Stratified analysis between smoking duration and intensity suggests that intensity has a greater influence on the COPD risk. However, this result should be taken with caution because of the low sample size in some of the established categories. Previous studies have observed that smoking duration has the greatest influence on COPD risk and this also occurs in other diseases such as lung cancer8–10,14,15 and cardiovascular disease.24 Thus, people who smoke with a lower intensity for a longer period of time have a higher risk of lung cancer than those who smoke with a higher intensity in a shorter period.8 In relation to COPD, this aspect has not been as extensively studied as in lung cancer.
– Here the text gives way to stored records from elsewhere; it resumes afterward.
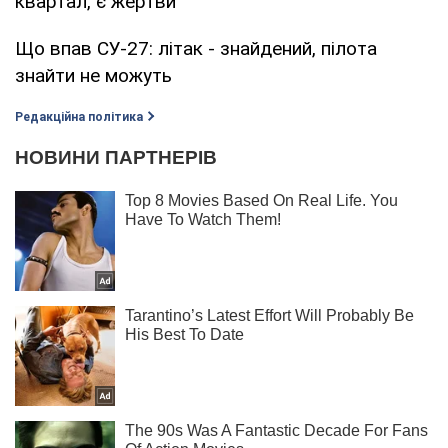
квартал, є жертви
Що впав СУ-27: літак - знайдений, пілота
знайти не можуть
Редакційна політика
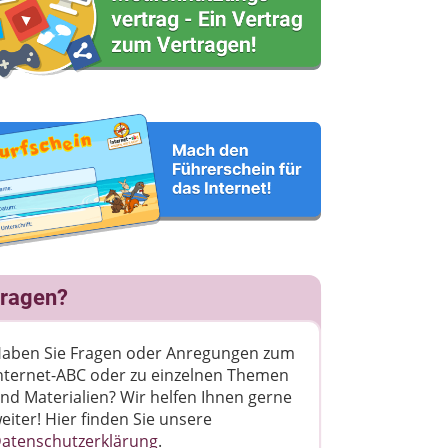
ragen?
aben Sie Fragen oder Anregungen zum
nternet-ABC oder zu einzelnen Themen
nd Materialien? Wir helfen Ihnen gerne
eiter! ​Hier finden Sie unsere
atenschutzerklärung
.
Even so, previous studies point to smoking duration having a major impact on the development of COPD.14,15

Some authors point out that collecting smoking duration is a much more accurate measure than smoking intensity.9 Using daily cigarettes to assess smoking intensity may be an inaccurate measure as a smoker is unlikely to smoke the same number of cigarettes per day throughout his/her life. Therefore, smoking intensity does not take into account possible variations in tobacco consumption over different time periods.9–11 In addition, some studies indicate that measures of cig/day correlate poorly with chemical assessments of tobacco exposure.14,25 This lack of precision in smoking intensity could eventually influence the estimated risks for different lung diseases.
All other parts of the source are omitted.